Vor etwa drei Jahren, wäre ich beinahe von einem Laster überfahren worden. Es war am Ende unseres Familienurlaubs am Gardasee. Kurz bevor dieses Ungetüm mich plattgewalzt hätte, hatte ich Nathaniel schreien gehört. Plötzlich waren die Reifen auf der rechten Seite geplatzt und das Monster war nach links gestürzt.

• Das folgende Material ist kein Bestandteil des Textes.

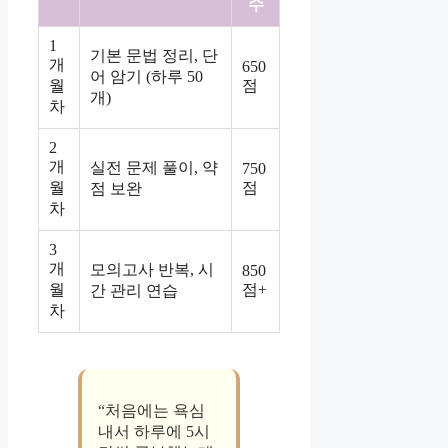
수
1
기본 문법 정리, 단
개
650
어 암기 (하루 50
월
점
개)
차
2
개
실전 문제 풀이, 약
750
월
점
점 보완
차
3
개
모의고사 반복, 시
850
월
점+
간 관리 연습
차
“처음에는 욕심
내서 하루에 5시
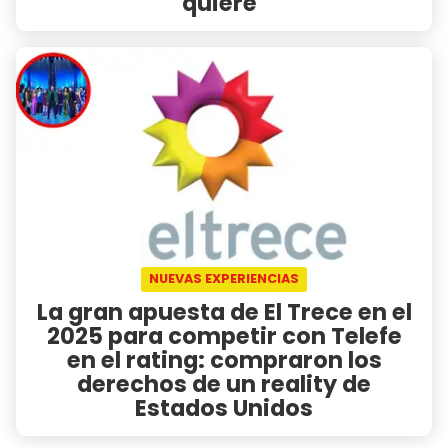
quiere"
NUEVAS EXPERIENCIAS
La gran apuesta de El Trece en el
2025 para competir con Telefe
en el rating: compraron los
derechos de un reality de
Estados Unidos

Nathaniel hatte einen Donner ausgelöst, der stark genug gewesen war, um mich vor dem Laster zu retten. In der Zeitung hatte etwas von einem Erdbeben gestanden.
Drei Jahre lang habe ich nach einer Erklärung gesucht und habe sie endlich gefunden.
Nathaniel und ich teilen uns die selbe Kraft. Auch wenn sie verschieden ausgeprägt ist. Ich kann Kurzschlüsse auslösen und kriege, ab und an, einen Blitz zwischen meinen Fingern und einem metallischen Gegenstand mit Erdberührung hin. Nathaniels Blitzschläge sind nur kurz und zwischen seinen Fingern, jedoch von so einer Wucht, dass sie starke Schallwellen auslösen können.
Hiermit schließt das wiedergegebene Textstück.